▶ **Information shown**

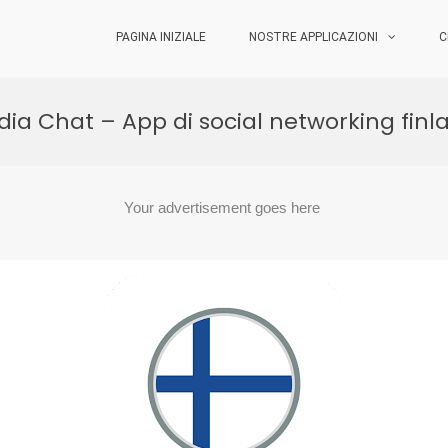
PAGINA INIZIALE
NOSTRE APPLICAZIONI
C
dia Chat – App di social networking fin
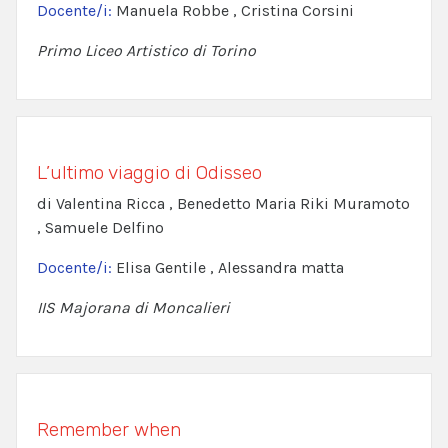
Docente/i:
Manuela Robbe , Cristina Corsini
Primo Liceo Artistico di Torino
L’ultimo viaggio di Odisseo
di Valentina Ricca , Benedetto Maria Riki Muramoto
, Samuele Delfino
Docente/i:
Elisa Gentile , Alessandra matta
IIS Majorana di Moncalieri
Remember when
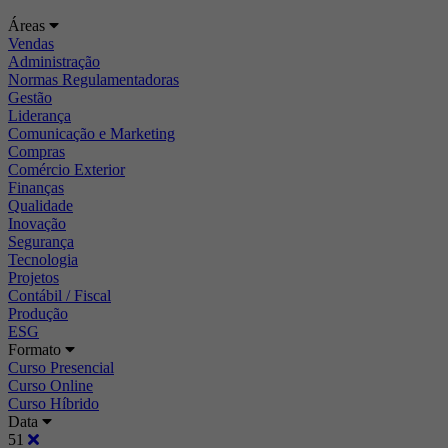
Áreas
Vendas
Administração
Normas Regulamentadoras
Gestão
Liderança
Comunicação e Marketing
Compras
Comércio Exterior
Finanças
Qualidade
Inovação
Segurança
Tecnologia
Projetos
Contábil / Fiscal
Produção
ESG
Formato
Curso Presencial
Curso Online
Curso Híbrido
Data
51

--

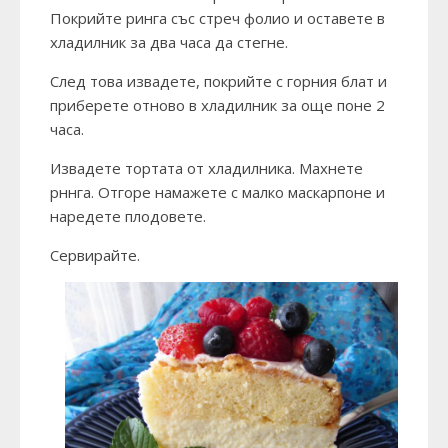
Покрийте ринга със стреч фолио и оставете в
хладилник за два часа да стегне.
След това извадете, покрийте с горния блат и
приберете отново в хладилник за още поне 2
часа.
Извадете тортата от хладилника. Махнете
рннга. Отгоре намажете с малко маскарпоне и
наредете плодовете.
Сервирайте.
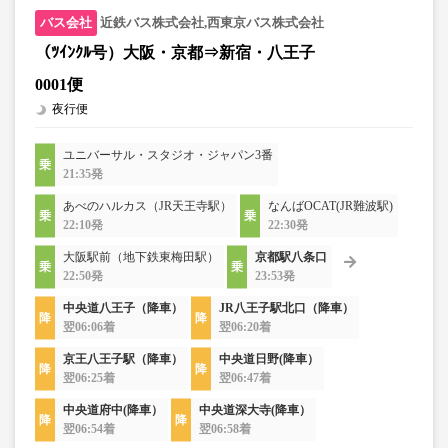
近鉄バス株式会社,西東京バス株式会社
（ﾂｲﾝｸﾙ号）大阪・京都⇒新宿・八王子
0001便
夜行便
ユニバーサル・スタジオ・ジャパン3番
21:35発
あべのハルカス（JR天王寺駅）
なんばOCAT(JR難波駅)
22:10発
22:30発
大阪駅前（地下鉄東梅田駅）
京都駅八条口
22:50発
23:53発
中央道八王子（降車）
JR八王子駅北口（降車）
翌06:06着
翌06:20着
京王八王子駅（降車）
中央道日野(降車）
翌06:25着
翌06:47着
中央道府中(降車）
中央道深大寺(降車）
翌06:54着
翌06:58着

▶ **Action item**
Among the entries above, take the line with "PAGINA INIZIALE", the line with "Curso Presencial", and all the lines between them, and restate them word for word without pictures.

▶ **Answer to the problem**
PAGINA INIZIALE
NOSTRE APPLICAZIONI
C
dia Chat – App di social networking fin
Docente/i:
Manuela Robbe , Cristina Corsini
Primo Liceo Artistico di Torino
L’ultimo viaggio di Odisseo
di Valentina Ricca , Benedetto Maria Riki Muramoto
, Samuele Delfino
Docente/i:
Elisa Gentile , Alessandra matta
IIS Majorana di Moncalieri
Remember when
Áreas
Vendas
Administração
Normas Regulamentadoras
Gestão
Liderança
Comunicação e Marketing
Compras
Comércio Exterior
Finanças
Qualidade
Inovação
Segurança
Tecnologia
Projetos
Contábil / Fiscal
Produção
ESG
Formato
Curso Presencial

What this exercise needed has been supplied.